Every time Carol Fitz-Gibbon steps out of her office at Durham University’s department of education she looks out to the great cathedral, one of the Romanesque wonders of Western civilisation, an ancient seat of learning and inquiry. But her own empire lies not within the university’s rambling medieval fabric. It is out on the city’s edge in the rapidly-expanding science park.

The Curriculum, Evaluation and Management Centre, that she founded and directs, is the largest provider of performance indicators for schools in the UK.

It has just moved to new premises, built for number-crunching and data evaluation, where Professor Fitz-Gibbon presides over a team of 17 research assistants, including mathematicians, computer scientists and physicists, handling a raft of performance information systems for schools.

She has been the pioneer and is the queen of value-added in this country, providing thousands of schools with externally measurable indicators of the value they add to pupils’ attainment.

In addition to raw exam results, she looks at student satisfaction and related issues such as class size, time allocated and teaching strategies on the basis of a year-by-year, pupil-by-pupil, subject-by-subject scrutiny.

Professor Fitz-Gibbon believes her work has taken off because she provides schools with the evidence they need to produce clear and informed strategies. As a former maths and physics teacher she has seen it as her quest to “do good science” in education. She objects fundamentally to judgments being made without sound evidence.

After studying at London University, she began her career teaching physics in a Cheshire grammar school and moved on to inner-city secondaries in Hackney, where she worked part-time while she raised her two children.

Fourteen years in the United States followed because of her husband’s job, where she spent two teaching at an affluent private school and four teaching street-wise, disadvantaged children in inner-city Los Angeles.

During this time in LA, she became interested in cross-age tutoring, motivating disaffected older children by involving them in teaching younger children. This grew into a central research interest which she continues today.

During an MA undertaken at the University of California Los Angeles into the identification of inner-city, clever students, she became deeply interested in evaluation and research methods.

The fact that in both the UK and US she taught across the social spectrum sowed the seeds for her interest in value-added.

She became passionately concerned to provide concrete evidence of the real difference that teachers can make to children all across the ability and social range.

Some of her peers believe she takes this to extremes; that she has a narrow view of what counts as good evidence; that it is not possible always to measure things in the way she would want; that evidence can be more broadly based; that her combative nature and ready criticisms are not always helpful.
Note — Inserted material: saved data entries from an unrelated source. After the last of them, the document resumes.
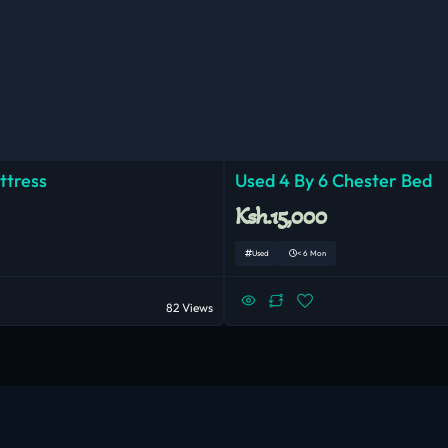
ttress
Used 4 By 6 Chester Bed
Ksh.15,000
Used
< 6 Mon
82 Views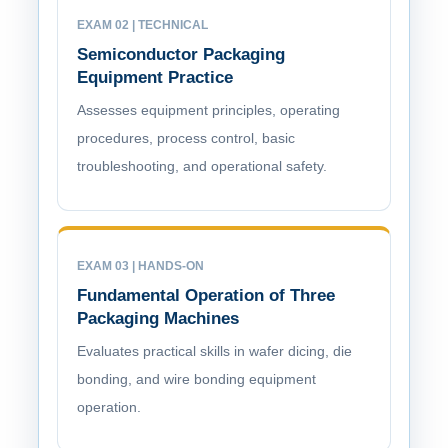
EXAM 02 | TECHNICAL
Semiconductor Packaging
Equipment Practice
Assesses equipment principles, operating
procedures, process control, basic
troubleshooting, and operational safety.
EXAM 03 | HANDS-ON
Fundamental Operation of Three
Packaging Machines
Evaluates practical skills in wafer dicing, die
bonding, and wire bonding equipment
operation.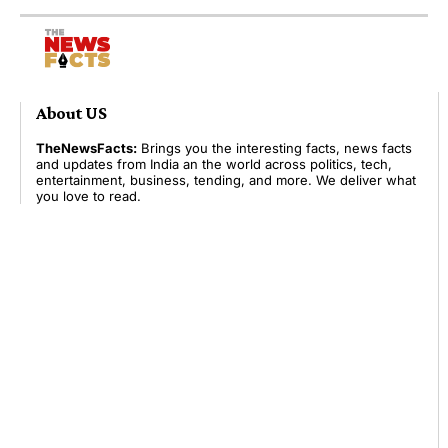
About US
TheNewsFacts:
Brings you the interesting facts, news facts
and updates from India an the world across politics, tech,
entertainment, business, tending, and more. We deliver what
you love to read.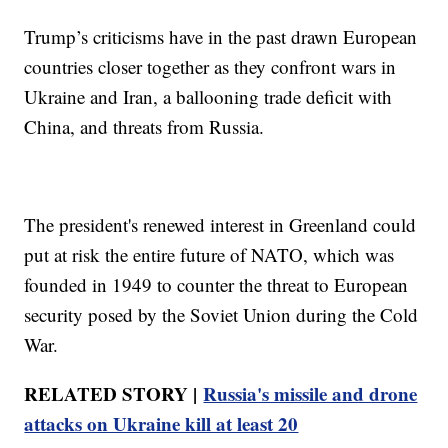
Trump’s criticisms have in the past drawn European
countries closer together as they confront wars in
Ukraine and Iran, a ballooning trade deficit with
China, and threats from Russia.
The president's renewed interest in Greenland could
put at risk the entire future of NATO, which was
founded in 1949 to counter the threat to European
security posed by the Soviet Union during the Cold
War.
RELATED STORY |
Russia's missile and drone
attacks on Ukraine kill at least 20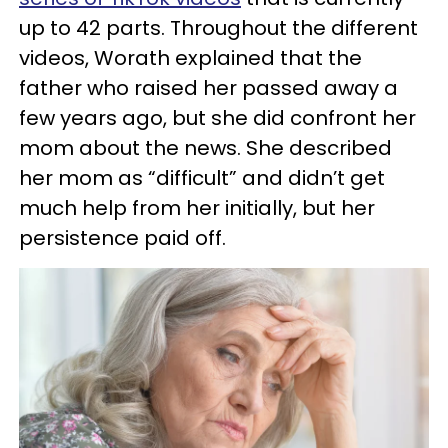
up to 42 parts. Throughout the different
videos, Worath explained that the
father who raised her passed away a
few years ago, but she did confront her
mom about the news. She described
her mom as “difficult” and didn’t get
much help from her initially, but her
persistence paid off.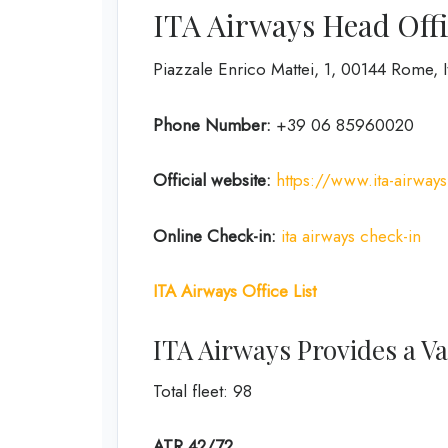
ITA Airways Head Offi
Piazzale Enrico Mattei, 1, 00144 Rome, I
Phone Number:
+39 06 85960020
Official website:
https://www.ita-airway
Online Check-in:
ita airways check-in
ITA Airways Office List
ITA Airways Provides a Var
Total fleet: 98
ATR 42/72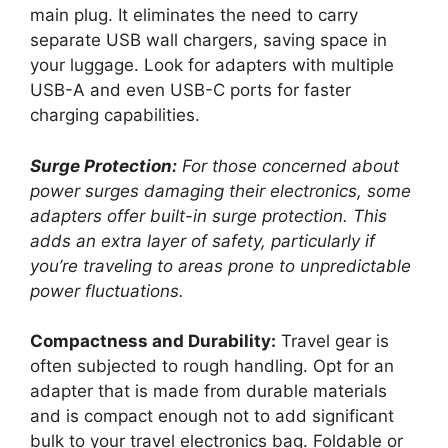
main plug. It eliminates the need to carry
separate USB wall chargers, saving space in
your luggage. Look for adapters with multiple
USB-A and even USB-C ports for faster
charging capabilities.
Surge Protection:
For those concerned about
power surges damaging their electronics, some
adapters offer built-in surge protection. This
adds an extra layer of safety, particularly if
you’re traveling to areas prone to unpredictable
power fluctuations.
Compactness and Durability:
Travel gear is
often subjected to rough handling. Opt for an
adapter that is made from durable materials
and is compact enough not to add significant
bulk to your travel electronics bag. Foldable or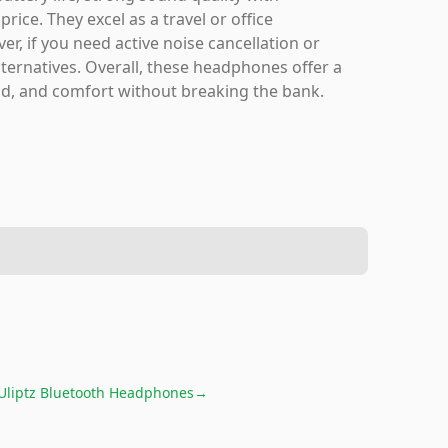
ice. They excel as a travel or office
r, if you need active noise cancellation or
ternatives. Overall, these headphones offer a
ound, and comfort without breaking the bank.
Uliptz Bluetooth Headphones
→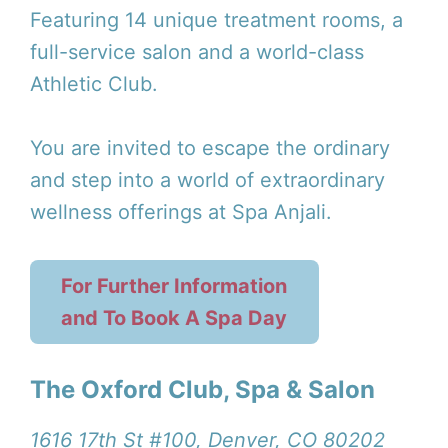
Featuring 14 unique treatment rooms, a
full-service salon and a world-class
Athletic Club.
You are invited to escape the ordinary
and step into a world of extraordinary
wellness offerings at Spa Anjali.
For Further Information
and To Book A Spa Day
The Oxford Club, Spa & Salon
1616 17th St #100, Denver, CO 80202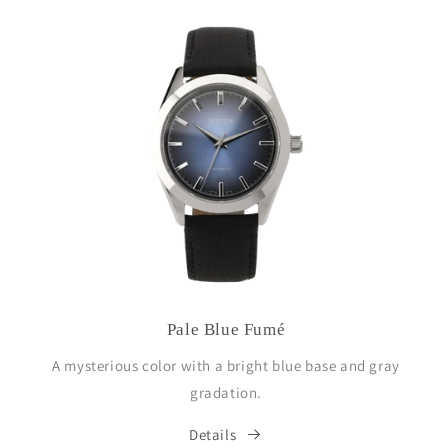
Pale Blue Fumé
A mysterious color with a bright blue base and gray
gradation.
Details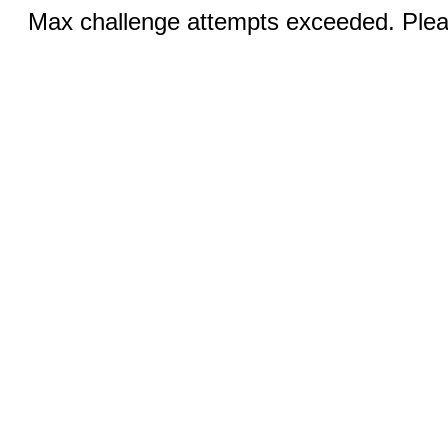
Max challenge attempts exceeded. Pleas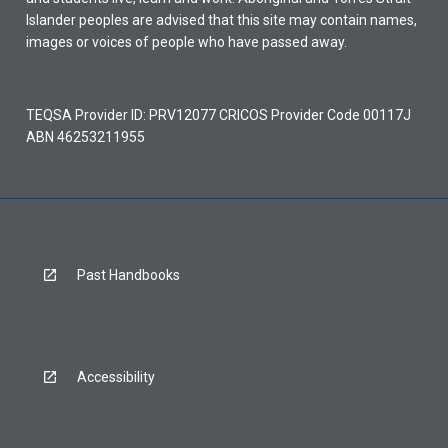
Islander peoples are advised that this site may contain names,
images or voices of people who have passed away.
TEQSA Provider ID: PRV12077 CRICOS Provider Code 00117J
ABN 46253211955
Past Handbooks
Accessibility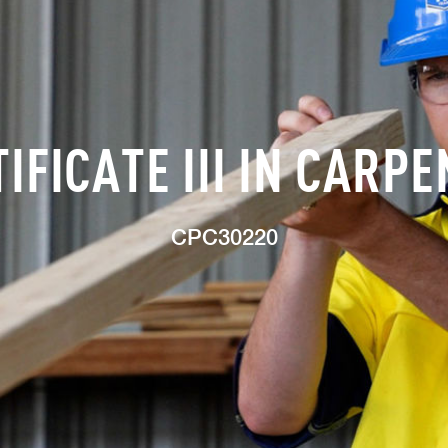
IFICATE III IN CARP
CPC30220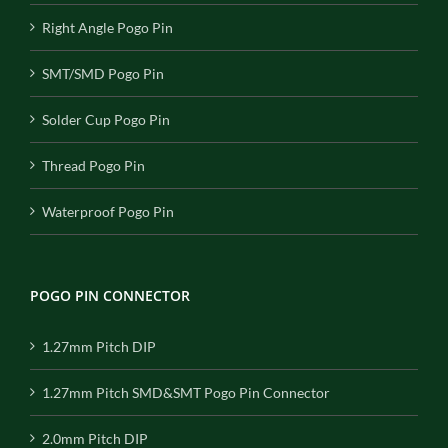
Right Angle Pogo Pin
SMT/SMD Pogo Pin
Solder Cup Pogo Pin
Thread Pogo Pin
Waterproof Pogo Pin
POGO PIN CONNECTOR
1.27mm Pitch DIP
1.27mm Pitch SMD&SMT Pogo Pin Connector
2.0mm Pitch DIP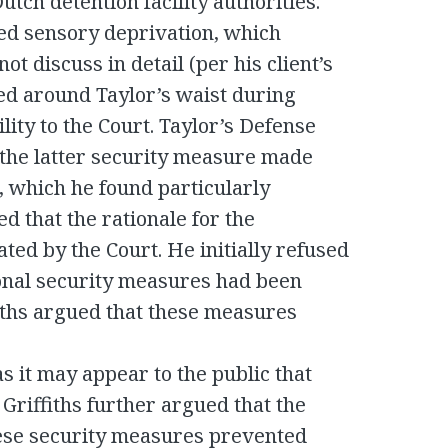
tch detention facility authorities.
ed sensory deprivation, which
t discuss in detail (per his client’s
ced around Taylor’s waist during
lity to the Court. Taylor’s Defense
 the latter security measure made
l, which he found particularly
 that the rationale for the
ted by the Court. He initially refused
ional security measures had been
iths argued that these measures
 as it may appear to the public that
 Griffiths further argued that the
hese security measures prevented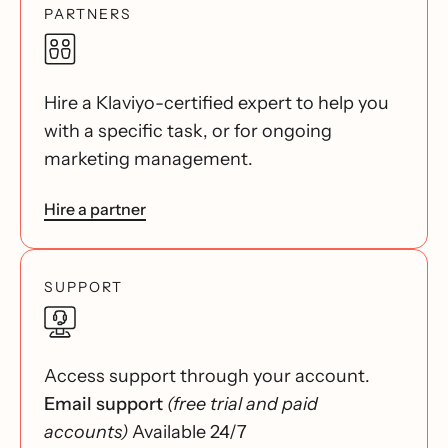
PARTNERS
Hire a Klaviyo-certified expert to help you
with a specific task, or for ongoing
marketing management.
Hire a partner
SUPPORT
Access support through your account.
Email support
(free trial and paid
accounts)
Available 24/7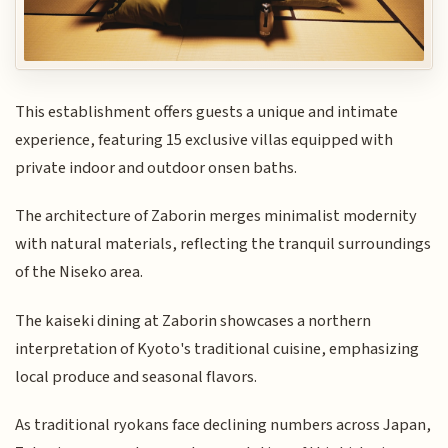
This establishment offers guests a unique and intimate
experience, featuring 15 exclusive villas equipped with
private indoor and outdoor onsen baths.
The architecture of Zaborin merges minimalist modernity
with natural materials, reflecting the tranquil surroundings
of the Niseko area.
The kaiseki dining at Zaborin showcases a northern
interpretation of Kyoto's traditional cuisine, emphasizing
local produce and seasonal flavors.
As traditional ryokans face declining numbers across Japan,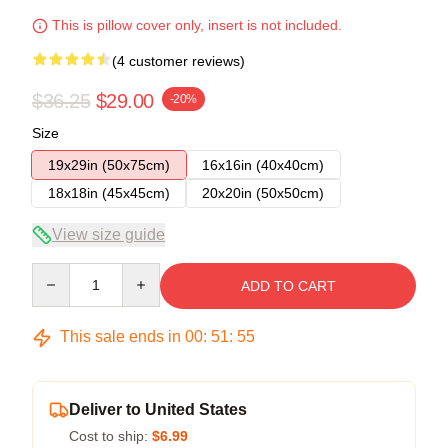
This is pillow cover only, insert is not included.
(4 customer reviews)
$36.25
$29.00
-20%
Size
19x29in (50x75cm)
16x16in (40x40cm)
18x18in (45x45cm)
20x20in (50x50cm)
View size guide
Quantity
ADD TO CART
This sale ends in
00
:
51
:
54
Deliver to United States
Cost to ship:
$6.99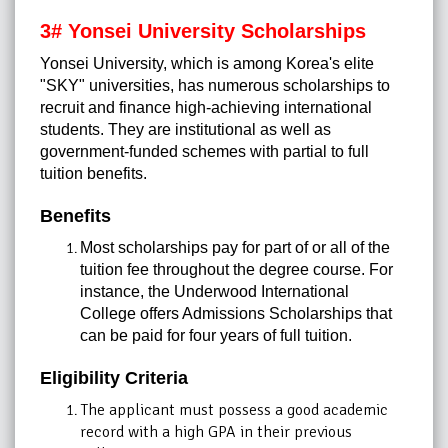
3# Yonsei University Scholarships
Yonsei University, which is among Korea's elite
"SKY" universities, has numerous scholarships to
recruit and finance high-achieving international
students. They are institutional as well as
government-funded schemes with partial to full
tuition benefits.
Benefits
Most scholarships pay for part of or all of the
tuition fee throughout the degree course. For
instance, the Underwood International
College offers Admissions Scholarships that
can be paid for four years of full tuition.
Eligibility Criteria
The applicant must possess a good academic
record with a high GPA in their previous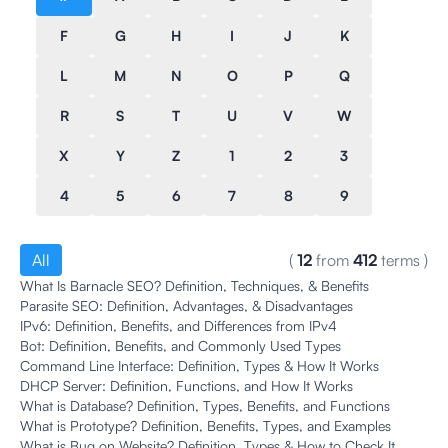
F
G
H
I
J
K
L
M
N
O
P
Q
R
S
T
U
V
W
X
Y
Z
1
2
3
4
5
6
7
8
9
All
(
12
from
412
terms
)
What Is Barnacle SEO? Definition, Techniques, & Benefits
Parasite SEO: Definition, Advantages, & Disadvantages
IPv6: Definition, Benefits, and Differences from IPv4
Bot: Definition, Benefits, and Commonly Used Types
Command Line Interface: Definition, Types & How It Works
DHCP Server: Definition, Functions, and How It Works
What is Database? Definition, Types, Benefits, and Functions
What is Prototype? Definition, Benefits, Types, and Examples
What is Bug on Website? Definition, Types & How to Check It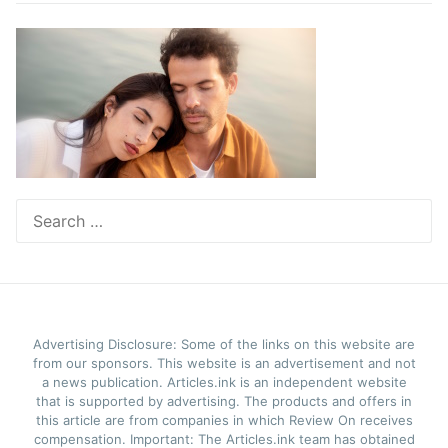
Search
for:
Advertising Disclosure: Some of the links on this website are
from our sponsors. This website is an advertisement and not
a news publication. Articles.ink is an independent website
that is supported by advertising. The products and offers in
this article are from companies in which Review On receives
compensation. Important: The Articles.ink team has obtained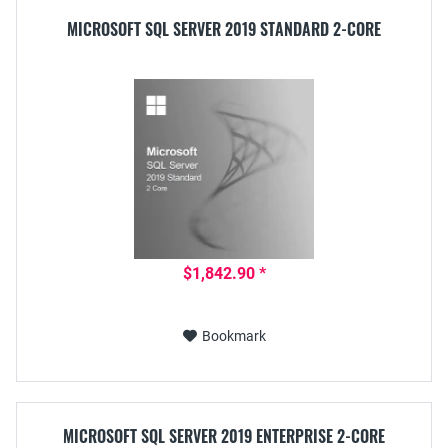
MICROSOFT SQL SERVER 2019 STANDARD 2-CORE
$1,842.90 *
Bookmark
MICROSOFT SQL SERVER 2019 ENTERPRISE 2-CORE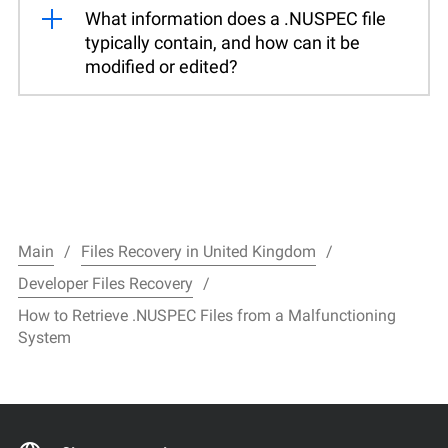
What information does a .NUSPEC file
typically contain, and how can it be
modified or edited?
Main
Files Recovery in United Kingdom
Developer Files Recovery
How to Retrieve .NUSPEC Files from a Malfunctioning
System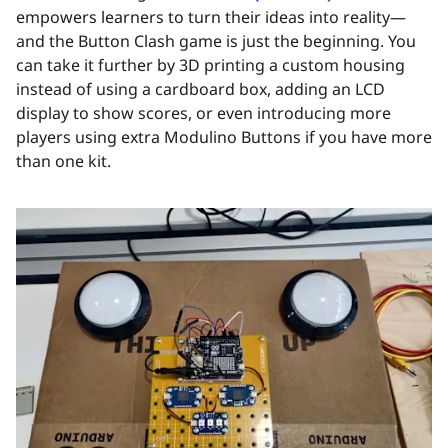
empowers learners to turn their ideas into reality—
and the Button Clash game is just the beginning. You
can take it further by 3D printing a custom housing
instead of using a cardboard box, adding an LCD
display to show scores, or even introducing more
players using extra Modulino Buttons if you have more
than one kit.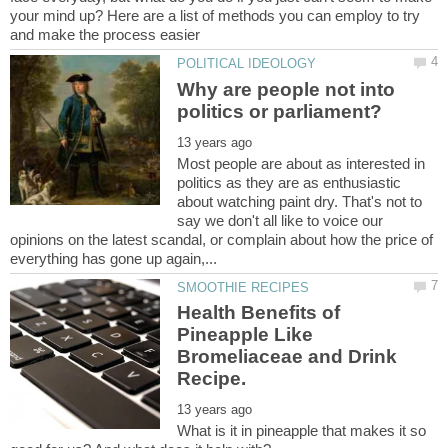
your mind up? Here are a list of methods you can employ to try
Why are people not into
Most people are about as interested in
politics as they are as enthusiastic
about watching paint dry. That's not to
say we don't all like to voice our
opinions on the latest scandal, or complain about how the price of
Health Benefits of
Pineapple Like
Bromeliaceae and Drink
What is it in pineapple that makes it so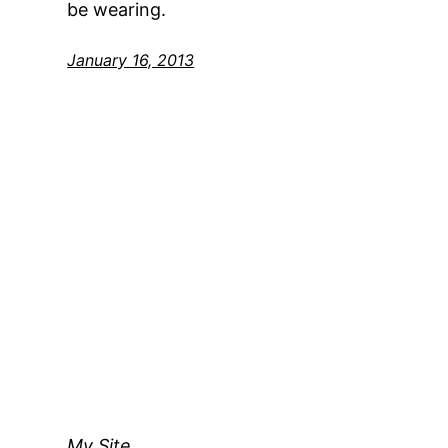
be wearing.
January 16, 2013
My Site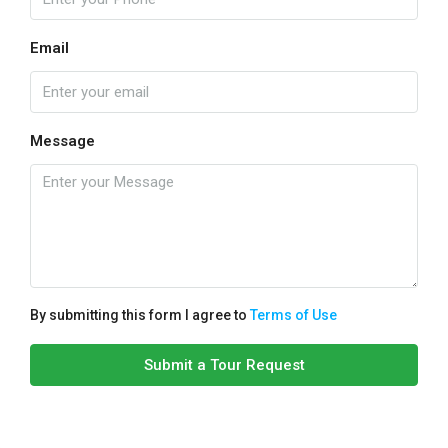
Email
Message
By submitting this form I agree to
Terms of Use
Submit a Tour Request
But few doubt the fundamental importance of her critique.

It is this which has brought her into conflict with the Office for Standards in Education and into a seemingly permanent state of locked horns with Chris Woodhead, its chief inspector. Since OFSTED’s inception she has been snapping at its heels, berating it for making judgments she believes are based on insufficient or flawed evidence.

She also objects to OFSTED’s system of benchmarking, which ranks schools according to “postcode analysis”. She believes no two schools are alike and benchmarking and ranking of whole schools is too crude. “There are no similar schools, only similar pupils. You can only measure pupil intake and progress. OFSTED is wedded to inaccuracies; it is amateurish,” she says.

Mr Woodhead, for his part, has written that Professor Fitz-Gibbon has a fundamental objection to exposing schools to public scrutiny.

The chief inspector is, she claims, a blessing in disguise: “If we had a more temperate and cautious person it would have taken us longer to see that the methods were wrong. My fear is that if he goes the methods will stay.”

So incensed is she by the methods and the unnecessary pain she believes OFSTED has inflicted on teachers, that she has instigated OFSTIN (the Office for Standards in Inspection) now run by a group of retired headteachers and a recognised pressure group. It gave evidence, for example, to the MPs currently looking into OFSTED’s work.

The best inspection system, she believes, consists of light monitoring based on validated self-evaluation and informed by value-added systems. One or two inspectors should drop into schools unannounced and make their judgments based on what they see and “the information the school has of itself”.

On the positive role of value-added she is little short of messianic. She says: “Value-added will stay when benchmarking, target setting and performance-related pay have gone. They will go because industry left them behind years ago and went into human resources management because that’s about quality of life and the recognition of commitment.”

Professor Fitz-Gibbon, it seems, is also here to stay, despite the fact that retirement looms “all too soon”. She said: “I don’t want to retire and I won’t leave easily. I’m determined to carry on.”